The coverage system is inherently built for black people to fail in their pursuance of equality, and fighting against the media becomes an uphill battle. Trivializing these struggles and painting the black community as destructive through her discourse and rhetoric only proves Hanna’s ability to be swayed by the media which smears the black community. Even though Hanna is not largely to blame for her subjectivity to invisibly biased news sources, to obliviously accept such principles as fact only hurts those who pursue black equality.
The reason there is so much outrage is because of the inherent disparity between black people and whites. No, if Mike was white and Wilson was black, there would be not as large of a reaction, precisely for the fact that abuse of police power is completely unlikely to happen in such a situation. The reason that there is no equal reaction to reverse-race situations is because of the inherent subjugation of black people — and hypothetical situation fabrication only serves to ignore such prejudices that make equal treatment already hard to reach.

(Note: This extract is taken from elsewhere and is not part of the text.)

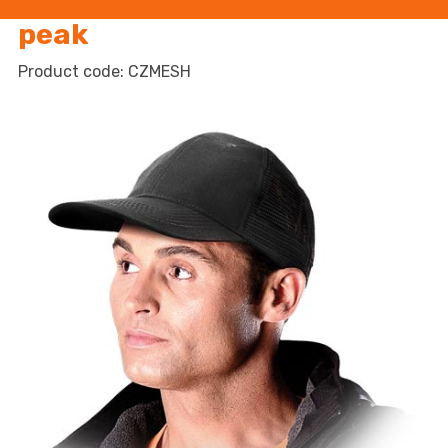
Mesh cap with
peak
CZMESH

I understand that Hanna may believe that race has been done to death and that there’s too much about racism, especially against black people. But simply believing that the prominence of race in media indicates a disproportional bias for blackness is unfair to the black community. Race issues are in our face precisely because they are a large problem.
I get that it’s easy to write about black struggles with such an emotional detachment because of the equality and positive environment that DBHS provides in comparison to other schools — I too am guilty of that — but Hanna’s demoralizing rhetoric does no favors for the black community and only sets them back further. Before making claims that all violence is bad and that the protests turning violent is morally repugnant, we must understand the long history of white violence against black people. Before saying that “fighting fire with fire” is ineffective to combat racism, we must also understand that decades upon centuries of peaceful rhetoric have had only minimal effect on American violence. Stifling any act of physical breaking from chains of racism with a “being the better person” claim only serves to keep the black community down, as it has been for the longest time.
This is not an indict of the Bull’s Eye in and of itself, but simply a response to an article that troubled me deeply, especially in such a sensitive time. I believe that the Bull’s Eye is a respectable school paper and that opinions such as these are not characteristic of the newspaper as a whole. I hope that this can effect some sort of change in the paper’s editorial approval policy as well as its decisions to pass such material.